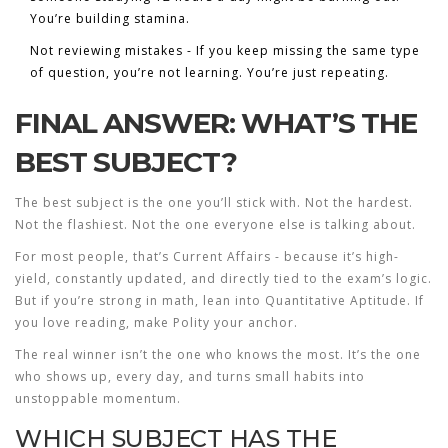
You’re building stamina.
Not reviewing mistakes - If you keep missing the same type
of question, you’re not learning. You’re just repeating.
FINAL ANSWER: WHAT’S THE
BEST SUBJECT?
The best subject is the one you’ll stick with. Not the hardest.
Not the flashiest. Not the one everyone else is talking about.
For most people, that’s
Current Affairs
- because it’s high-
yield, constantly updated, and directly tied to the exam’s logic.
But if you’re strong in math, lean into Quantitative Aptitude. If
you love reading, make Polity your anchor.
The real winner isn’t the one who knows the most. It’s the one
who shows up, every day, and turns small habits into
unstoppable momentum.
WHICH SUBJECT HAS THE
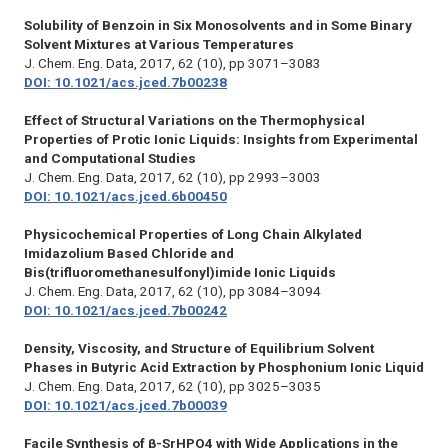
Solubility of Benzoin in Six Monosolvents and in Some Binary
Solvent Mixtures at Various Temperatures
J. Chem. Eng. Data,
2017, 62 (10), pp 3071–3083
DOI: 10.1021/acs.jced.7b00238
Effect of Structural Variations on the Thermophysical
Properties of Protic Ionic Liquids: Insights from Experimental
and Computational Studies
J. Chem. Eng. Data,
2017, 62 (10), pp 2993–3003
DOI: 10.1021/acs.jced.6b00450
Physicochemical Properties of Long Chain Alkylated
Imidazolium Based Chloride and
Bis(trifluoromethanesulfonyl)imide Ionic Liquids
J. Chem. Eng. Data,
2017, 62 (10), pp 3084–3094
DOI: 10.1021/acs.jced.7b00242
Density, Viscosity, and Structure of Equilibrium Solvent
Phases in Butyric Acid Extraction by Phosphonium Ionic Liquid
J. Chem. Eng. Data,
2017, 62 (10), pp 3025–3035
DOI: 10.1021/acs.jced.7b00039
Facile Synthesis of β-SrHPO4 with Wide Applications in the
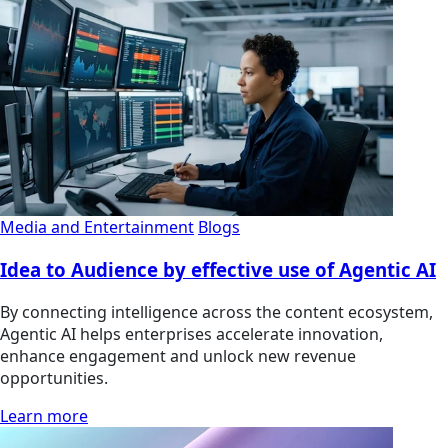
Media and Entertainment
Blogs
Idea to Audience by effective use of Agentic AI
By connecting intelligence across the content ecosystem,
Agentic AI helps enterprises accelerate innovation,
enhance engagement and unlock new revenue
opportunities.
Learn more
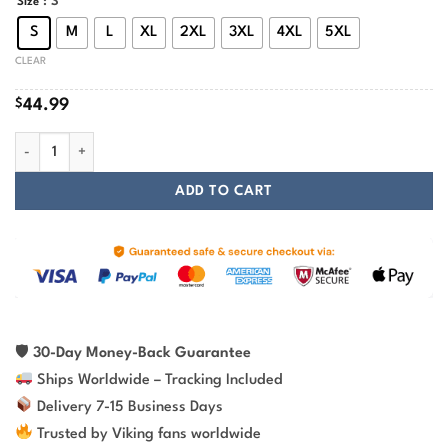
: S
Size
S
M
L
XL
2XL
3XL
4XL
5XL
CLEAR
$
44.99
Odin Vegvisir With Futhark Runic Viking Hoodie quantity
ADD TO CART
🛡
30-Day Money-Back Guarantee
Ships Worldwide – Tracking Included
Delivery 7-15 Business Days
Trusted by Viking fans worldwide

┄┄┄┄┄┄┄┄┄┄┄┄┄┄┄┄┄┄┄┄

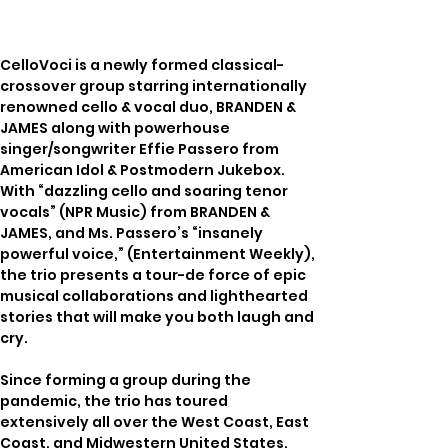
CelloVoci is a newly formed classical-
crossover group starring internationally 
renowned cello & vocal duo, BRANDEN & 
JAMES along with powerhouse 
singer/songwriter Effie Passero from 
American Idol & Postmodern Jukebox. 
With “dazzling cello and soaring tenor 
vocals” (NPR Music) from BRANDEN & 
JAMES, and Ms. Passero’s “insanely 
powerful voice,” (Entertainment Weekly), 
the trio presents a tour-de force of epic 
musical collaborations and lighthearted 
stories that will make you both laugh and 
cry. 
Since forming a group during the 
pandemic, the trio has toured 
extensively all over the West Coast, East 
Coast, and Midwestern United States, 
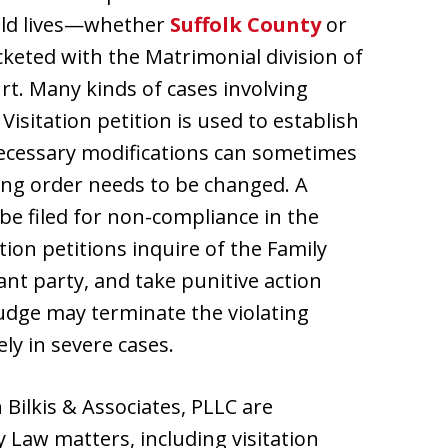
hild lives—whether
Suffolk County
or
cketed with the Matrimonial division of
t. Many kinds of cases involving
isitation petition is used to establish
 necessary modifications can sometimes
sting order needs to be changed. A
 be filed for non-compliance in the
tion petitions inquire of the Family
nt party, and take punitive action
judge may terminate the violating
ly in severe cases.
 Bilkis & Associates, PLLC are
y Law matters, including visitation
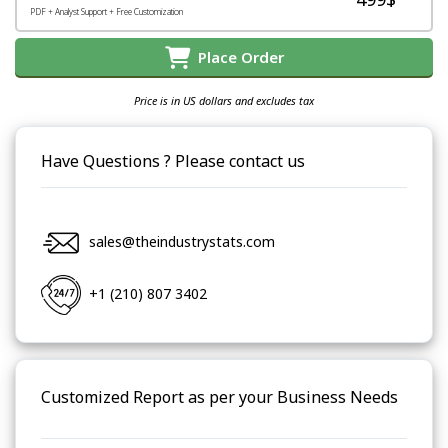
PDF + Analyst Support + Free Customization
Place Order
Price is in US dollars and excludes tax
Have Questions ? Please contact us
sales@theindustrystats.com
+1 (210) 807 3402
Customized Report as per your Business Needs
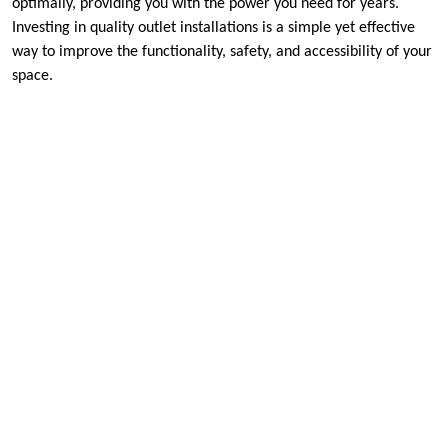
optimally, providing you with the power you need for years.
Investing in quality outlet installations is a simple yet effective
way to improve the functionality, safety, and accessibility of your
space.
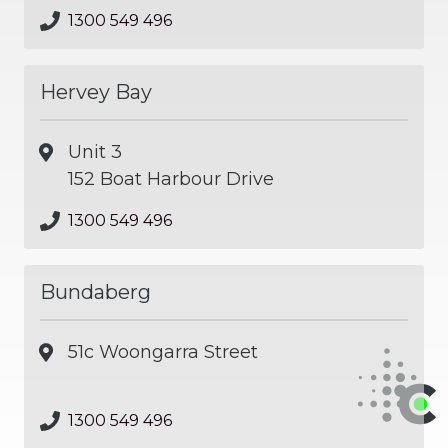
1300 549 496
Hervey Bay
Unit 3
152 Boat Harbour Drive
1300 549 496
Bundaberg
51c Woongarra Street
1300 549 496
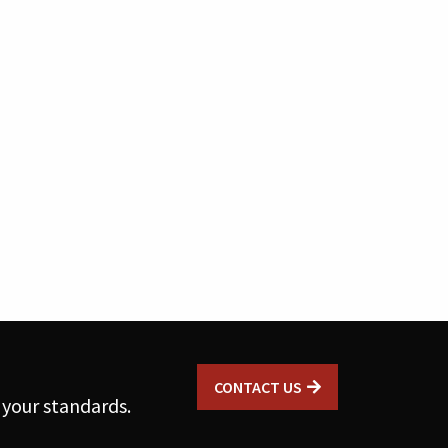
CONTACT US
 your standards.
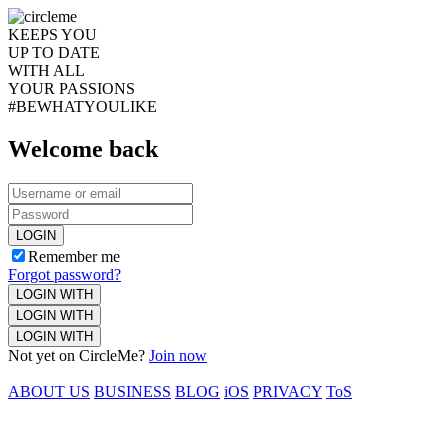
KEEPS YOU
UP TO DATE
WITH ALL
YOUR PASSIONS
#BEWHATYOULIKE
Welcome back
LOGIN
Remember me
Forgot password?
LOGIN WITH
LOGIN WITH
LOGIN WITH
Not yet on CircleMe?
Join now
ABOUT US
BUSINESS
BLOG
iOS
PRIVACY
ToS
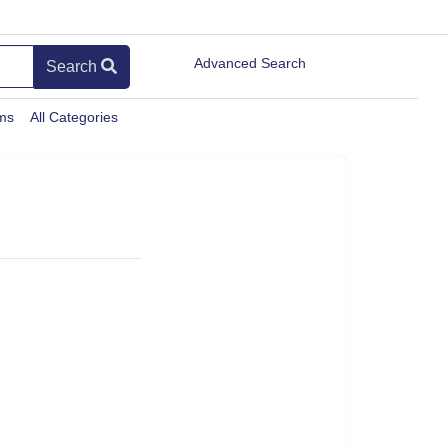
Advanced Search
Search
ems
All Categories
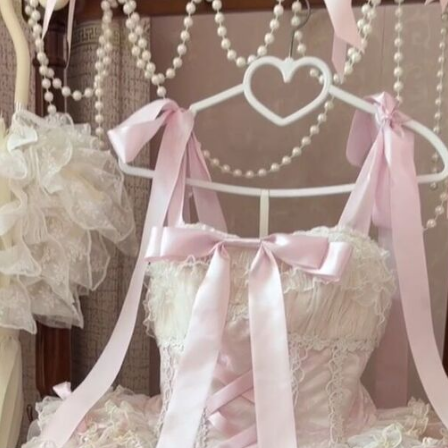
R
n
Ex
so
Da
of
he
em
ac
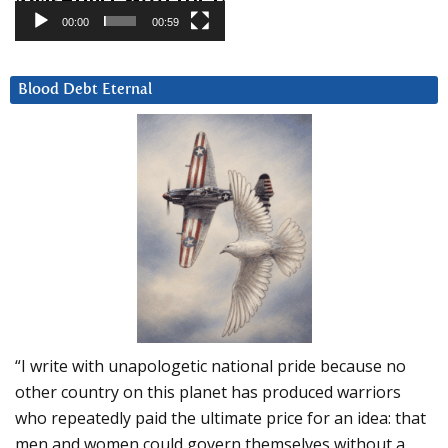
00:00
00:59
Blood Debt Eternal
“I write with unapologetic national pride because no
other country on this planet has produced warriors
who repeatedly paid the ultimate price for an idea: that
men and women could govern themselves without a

┄┄┄┄┄┄┄┄┄┄┄┄┄┄┄┄┄┄┄┄

Task objective: In the records above, find the line with "Remember me". Print exactly from there through the line with "men and women", minus the pictures.

Exercise result:
Remember me
Forgot password?
LOGIN WITH
LOGIN WITH
LOGIN WITH
Not yet on CircleMe?
Join now
ABOUT US
BUSINESS
BLOG
iOS
PRIVACY
ToS
Advanced Search
Search
ems
All Categories
R
n
Ex
so
Da
of
he
em
ac
00:00
00:59
Blood Debt Eternal
“I write with unapologetic national pride because no
other country on this planet has produced warriors
who repeatedly paid the ultimate price for an idea: that
men and women could govern themselves without a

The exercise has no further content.